Aragvi nehri üzerinde kurulu küçük bir yerleşim. Sonradan nehrin üzerine baraj yapılınca, göl kıyısında bir yerleşim yeri haline gelmiş. 13. yüzyılda, bölgeyi yöneten Aragvi dükleri tarafından kurulmuş. Küçük bir kale ve kiliseden oluşuyor. Daha sonra rakip dükler tarafından yakılıp yıkılmasına ve tekrar elden geçirilmesine rağmen, kalanlar ve göl kıyısının sakinliği nedeniyle, ziyaret etmekten en çok keyif aldığımız yerlerden biri oldu. Yazın gölde yüzmek, kışın ise kayak merkezi Gudari’ye giderken soluklanmak için güzel bir nokta. Yeme içme ve alışveriş imkanları kısıtlı. Kalenin etrafında yeni bir düzenleme yapılıyor. Sanırım daha sonra gelecekler, biraz daha fazla imkana sahip olacaklar. Gölde yüzebilir, deniz bisikleti (göl olunca, göl bisikleti mi olur acaba) kiralayabilir veya kıyıda bulunan 2 kafeden birinde bir şeyler içebilirsiniz. Suyun içinde, bizim Sivas Kangal gölünün, doktor balıklarının Gürcistan versiyonu var. Suyun içinde oturunca, gelip didiklemeye başlıyorlar. Tek sorun, bizim balıklara göre biraz yoğun bir tedavi uyguluyorlar. Gıdıklanıyorsanız denemeyin :)

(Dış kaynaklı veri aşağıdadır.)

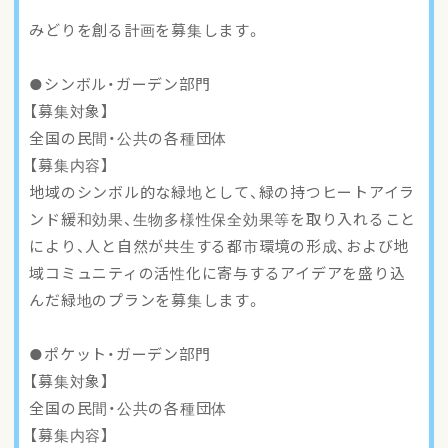
アクセスマップ
みどりを創る計画を募集します。
ご登録・お問い合わせ
●シンボル・ガーデン部門
【募集対象】
全国の民間・公共の各種団体
【募集内容】
地域のシンボル的な緑地として、緑の持つヒートアイラ
ンド緩和効果、生物多様性保全効果等を取り入れること
により、人と自然が共生する都市環境の形成、および地
域コミュニティの活性化に寄与するアイデアを盛り込
んだ緑地のプランを募集します。
●ポケット・ガーデン部門
【募集対象】
全国の民間・公共の各種団体
【募集内容】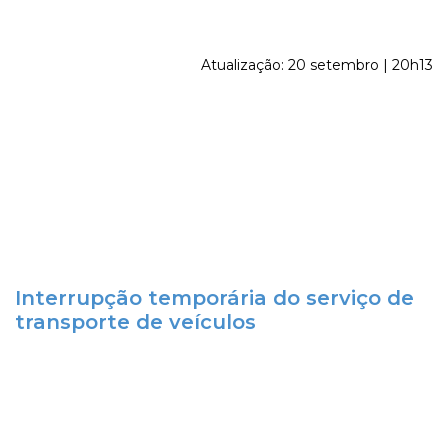
Atualização: 20 setembro | 20h13
Interrupção temporária do serviço de
transporte de veículos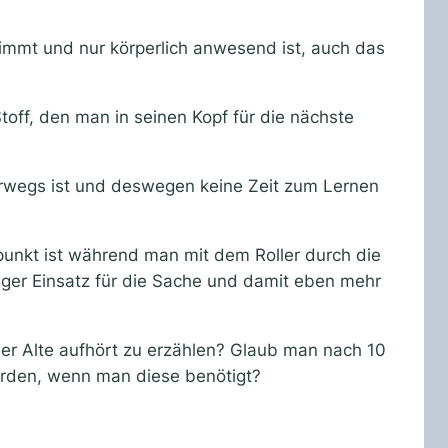
nimmt und nur körperlich anwesend ist, auch das
toff, den man in seinen Kopf für die nächste
rwegs ist und deswegen keine Zeit zum Lernen
punkt ist während man mit dem Roller durch die
tiger Einsatz für die Sache und damit eben mehr
er Alte aufhört zu erzählen? Glaub man nach 10
erden, wenn man diese benötigt?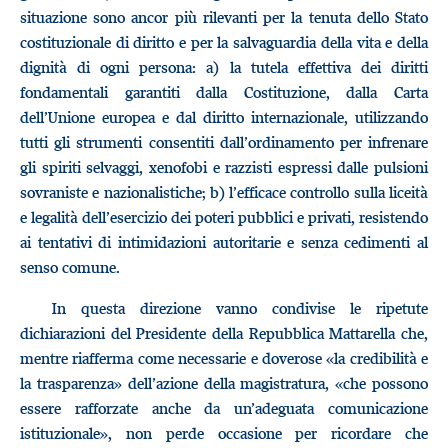
situazione sono ancor più rilevanti per la tenuta dello Stato
costituzionale di diritto e per la salvaguardia della vita e della
dignità di ogni persona: a) la tutela effettiva dei diritti
fondamentali garantiti dalla Costituzione, dalla Carta
dell’Unione europea e dal diritto internazionale, utilizzando
tutti gli strumenti consentiti dall’ordinamento per infrenare
gli spiriti selvaggi, xenofobi e razzisti espressi dalle pulsioni
sovraniste e nazionalistiche; b) l’efficace controllo sulla liceità
e legalità dell’esercizio dei poteri pubblici e privati, resistendo
ai tentativi di intimidazioni autoritarie e senza cedimenti al
senso comune.
In questa direzione vanno condivise le ripetute
dichiarazioni del Presidente della Repubblica Mattarella che,
mentre riafferma come necessarie e doverose «la credibilità e
la trasparenza» dell’azione della magistratura, «che possono
essere rafforzate anche da un’adeguata comunicazione
istituzionale», non perde occasione per ricordare che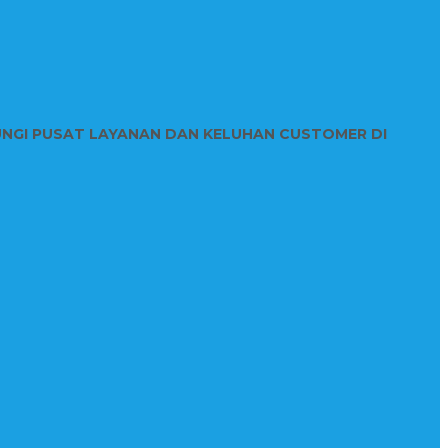
UNGI PUSAT LAYANAN DAN KELUHAN CUSTOMER DI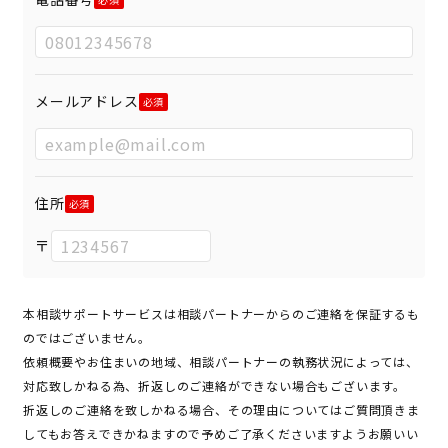
メールアドレス
住所
〒
本相談サポートサービスは相談パートナーからのご連絡を保証するも
のではございません。
依頼概要やお住まいの地域、相談パートナーの執務状況によっては、
対応致しかねる為、折返しのご連絡ができない場合もございます。
折返しのご連絡を致しかねる場合、その理由についてはご質問頂きま
してもお答えできかねますので予めご了承くださいますようお願いい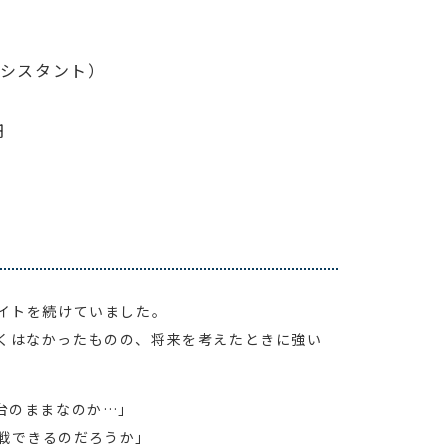
）
アシスタント）
円
バイトを続けていました。
くはなかったものの、将来を考えたときに強い
台のままなのか…」
戦できるのだろうか」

Yağmur başlayınca bütün ekip tentenin altına sığındık :)
Gece, gölün karşı kıyısından çakal ulumaları geliyordu. Kilisenin yanındaki yerimizi terk ederek, birazda çakal görme hayali ile karşı kıyıya geçtik. Ama 2 gece konaklamanın ardından ancak 1 tilki, 1 kirpi ve bolca inek gördük :)
Bu arkadaş minyatür bir av köpeği, memelerine bakılırsa bir çok yavrusu var. Önce bir kaç kraker verdik, sonra baktık bu iş böyle olmayacak, kendimize aldığımız ekmeği ona verdik. Bir kaç dilim yedi artanını ağzına alıp yavrularına götürdü.
Normal şartlarda eğer göle girmezseniz, 1 saat içinde herşeyi göreceğiniz bir yer. Bizim gibi gölde yüzmekten keyif alıyorsanız, daha uzun süre oyalanabilirsiniz.